無印のパロディで、キャラ設定やら性格やらが作者に都合良く弄られています。なので、殆どの登場人物が、どこかしら変です。また、所々に妙なネタも紛れています。微妙にオリキャラも出ます。それでも構わない、という海どころか宇宙よりも広い心の持ち主な方以外は、読まれない方が良いかと思われます。
【No:3409】→【No:3412】→【No:3416】→【No:3423】→【No:3428】→【No:3430】→【No:3433】→【No:3438】→【No:3440】→【No:3446】→【No:これ】
全てのお客さんが帰った後、生徒たちが集まったグラウンドの真ん中ではファイヤーストームが行われていた。
今日一日のために準備され、その役目を果たし終えた紙や板切れが赤い炎へと姿を変える。楽器を持った生徒たちが音楽を奏で始めると、燃え盛る炎の周辺に集まった少女たちが手を取り合って、フォークダンスの花を咲かせた。
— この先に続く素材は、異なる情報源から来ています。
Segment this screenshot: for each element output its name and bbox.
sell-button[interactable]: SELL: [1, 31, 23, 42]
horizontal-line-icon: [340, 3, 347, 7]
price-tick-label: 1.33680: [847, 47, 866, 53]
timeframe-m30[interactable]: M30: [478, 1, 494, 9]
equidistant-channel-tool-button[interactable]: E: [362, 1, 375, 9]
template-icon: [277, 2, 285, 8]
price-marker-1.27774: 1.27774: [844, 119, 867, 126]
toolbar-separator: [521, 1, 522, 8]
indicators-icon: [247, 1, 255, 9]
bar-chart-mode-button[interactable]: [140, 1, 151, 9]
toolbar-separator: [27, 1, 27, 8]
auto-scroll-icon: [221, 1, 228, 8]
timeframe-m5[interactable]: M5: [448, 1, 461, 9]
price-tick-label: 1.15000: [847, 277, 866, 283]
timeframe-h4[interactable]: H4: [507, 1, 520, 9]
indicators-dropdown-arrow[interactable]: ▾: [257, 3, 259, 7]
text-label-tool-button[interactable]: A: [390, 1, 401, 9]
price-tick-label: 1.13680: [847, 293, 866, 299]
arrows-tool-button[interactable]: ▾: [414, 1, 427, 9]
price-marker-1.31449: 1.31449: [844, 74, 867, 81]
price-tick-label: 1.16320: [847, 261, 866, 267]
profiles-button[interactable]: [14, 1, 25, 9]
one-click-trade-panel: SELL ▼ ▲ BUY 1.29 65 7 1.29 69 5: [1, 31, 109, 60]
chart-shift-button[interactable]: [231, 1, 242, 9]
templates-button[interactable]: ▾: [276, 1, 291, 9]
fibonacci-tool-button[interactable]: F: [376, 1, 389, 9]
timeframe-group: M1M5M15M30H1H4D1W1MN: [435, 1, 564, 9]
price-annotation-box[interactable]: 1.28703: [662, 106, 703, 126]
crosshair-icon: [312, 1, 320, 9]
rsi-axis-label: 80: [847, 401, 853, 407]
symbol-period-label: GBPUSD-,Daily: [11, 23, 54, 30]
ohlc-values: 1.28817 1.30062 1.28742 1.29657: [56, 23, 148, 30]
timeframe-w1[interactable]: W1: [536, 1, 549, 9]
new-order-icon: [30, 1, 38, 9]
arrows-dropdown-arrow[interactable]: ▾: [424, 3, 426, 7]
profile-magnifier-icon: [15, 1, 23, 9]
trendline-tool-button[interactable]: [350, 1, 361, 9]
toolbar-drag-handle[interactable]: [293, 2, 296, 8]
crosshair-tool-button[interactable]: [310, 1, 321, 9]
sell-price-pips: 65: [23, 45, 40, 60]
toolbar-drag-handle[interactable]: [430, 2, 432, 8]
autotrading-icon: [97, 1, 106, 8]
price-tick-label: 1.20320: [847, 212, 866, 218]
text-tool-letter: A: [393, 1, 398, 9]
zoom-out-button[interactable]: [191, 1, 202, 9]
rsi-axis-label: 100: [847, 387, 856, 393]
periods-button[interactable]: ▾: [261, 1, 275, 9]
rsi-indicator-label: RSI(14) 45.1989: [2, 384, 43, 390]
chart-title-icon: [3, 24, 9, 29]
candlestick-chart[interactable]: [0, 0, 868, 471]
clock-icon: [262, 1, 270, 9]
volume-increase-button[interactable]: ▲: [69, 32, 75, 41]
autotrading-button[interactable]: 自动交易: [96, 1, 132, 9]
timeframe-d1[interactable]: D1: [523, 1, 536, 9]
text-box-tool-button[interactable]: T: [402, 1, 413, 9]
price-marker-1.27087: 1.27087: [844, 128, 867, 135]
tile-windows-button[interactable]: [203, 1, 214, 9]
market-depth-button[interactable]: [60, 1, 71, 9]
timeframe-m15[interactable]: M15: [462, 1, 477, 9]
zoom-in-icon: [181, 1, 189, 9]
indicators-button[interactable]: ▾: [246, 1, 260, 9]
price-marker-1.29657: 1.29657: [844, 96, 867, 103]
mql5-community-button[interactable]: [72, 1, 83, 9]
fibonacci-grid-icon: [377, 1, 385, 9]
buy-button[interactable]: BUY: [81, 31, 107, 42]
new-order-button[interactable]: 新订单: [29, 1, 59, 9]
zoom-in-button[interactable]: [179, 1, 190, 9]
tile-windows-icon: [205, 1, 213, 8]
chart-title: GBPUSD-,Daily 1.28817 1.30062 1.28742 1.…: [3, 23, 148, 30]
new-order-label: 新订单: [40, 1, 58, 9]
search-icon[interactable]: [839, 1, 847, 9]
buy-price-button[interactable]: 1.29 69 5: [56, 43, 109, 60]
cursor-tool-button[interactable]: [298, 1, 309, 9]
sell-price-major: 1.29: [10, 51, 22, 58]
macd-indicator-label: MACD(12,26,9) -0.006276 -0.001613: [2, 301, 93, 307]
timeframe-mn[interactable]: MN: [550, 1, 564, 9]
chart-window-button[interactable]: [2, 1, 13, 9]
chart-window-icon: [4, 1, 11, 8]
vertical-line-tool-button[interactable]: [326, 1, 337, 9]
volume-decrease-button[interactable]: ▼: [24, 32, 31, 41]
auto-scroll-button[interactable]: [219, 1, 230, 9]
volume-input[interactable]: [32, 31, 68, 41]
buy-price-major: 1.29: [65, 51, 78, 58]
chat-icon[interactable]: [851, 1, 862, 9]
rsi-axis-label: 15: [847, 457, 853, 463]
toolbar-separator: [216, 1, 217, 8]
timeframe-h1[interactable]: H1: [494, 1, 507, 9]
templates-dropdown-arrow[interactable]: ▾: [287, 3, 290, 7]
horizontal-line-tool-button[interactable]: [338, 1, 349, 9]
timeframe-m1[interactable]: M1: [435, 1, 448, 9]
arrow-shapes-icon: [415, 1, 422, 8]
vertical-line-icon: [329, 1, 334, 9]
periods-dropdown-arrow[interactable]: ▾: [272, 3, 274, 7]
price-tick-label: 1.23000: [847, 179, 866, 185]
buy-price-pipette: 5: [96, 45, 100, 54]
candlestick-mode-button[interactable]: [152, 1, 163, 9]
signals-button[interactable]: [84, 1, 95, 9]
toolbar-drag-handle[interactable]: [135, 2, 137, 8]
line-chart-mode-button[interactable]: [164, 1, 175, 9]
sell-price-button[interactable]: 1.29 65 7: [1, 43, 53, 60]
少女たちの作り出す輪に加わらなかった祐巳は、トラックの外の堤のように盛り上がった緩やかな土手の上で、人と音の溢れるグラウンドの様子をぼんやりと眺めていた。
(ああ、疲れたな……)
祥子さまは、柏木さんの事に一応の区切りを付けたようだ。劇の本番直前、自ら歩み寄って声をかけていた。その時の「昨日は叩いてごめんなさいね」「いや、僕の方ぐぁっ」「あら、重ね重ねごめんなさい。うっかり足を滑らせてしまったわ」といった逞しい様子を見る限り、もう柏木さんを前にしても逃げ出す事はないだろう。でも、ハイヒールで足を踏み付けるなんて、いくら柏木さんが相手とはいえ酷過ぎると思う。
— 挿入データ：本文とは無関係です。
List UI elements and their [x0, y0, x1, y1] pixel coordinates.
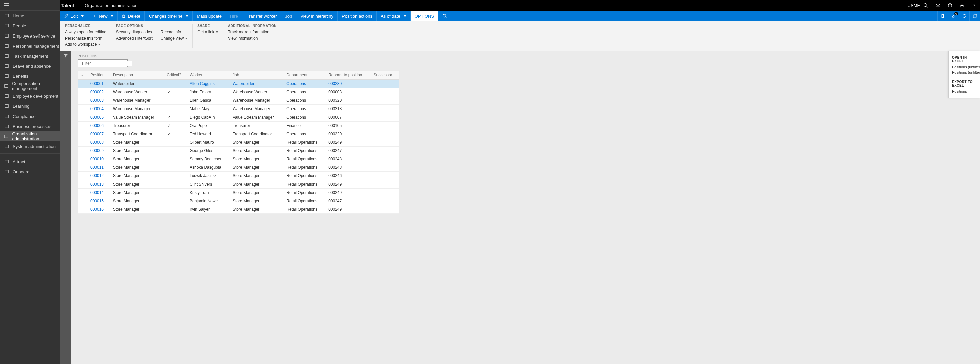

劇の方は、開演前から疲れ切った様子の人間が自分を含めて二名ほど存在したが、何とか成功させる事ができた。その代わり、しばらくの間は紅薔薇さまの顔を見たくない。普段真面目で大人しい人ほどキレると怖い、と祐巳は祥子さまと一緒に叱られながら思い知ったのだ。
(でも、何だかんだ言って楽しかったな)
思い返してみれば、随分と慌しく、そして楽しい二週間だった。祥子さまと出会い、怒られて、叩かれて、吊るされて、脅されて、亡くなった祖父とも再会して、ついでに紅薔薇さまにまで叱られて――って、禄でもない思い出しか浮かばないッ!?
「探したわよ」
「にょわぁぁぁっ!?」
突然後ろから肩を叩かれて、祐巳は今までの人生でトップスリーに入るほどの恐ろしく恥ずかしい悲鳴を上げた。もしも静ねーさまや栞ねーさま辺りに聞かれていたら、しばらくの間祐巳をからかう良いネタにされていた事だろう。
「あら、随分と可愛らしい悲鳴を上げるのね」
耳に届いてきたその声に、祐巳は顔全体が羞恥で熱くなるのを感じた。その声の主が誰なのかなんて、振り返るまでもなく分かっている。頭の中に完全に記憶されている憧れの人の声を、祐巳が聞き間違えるはずがなかった。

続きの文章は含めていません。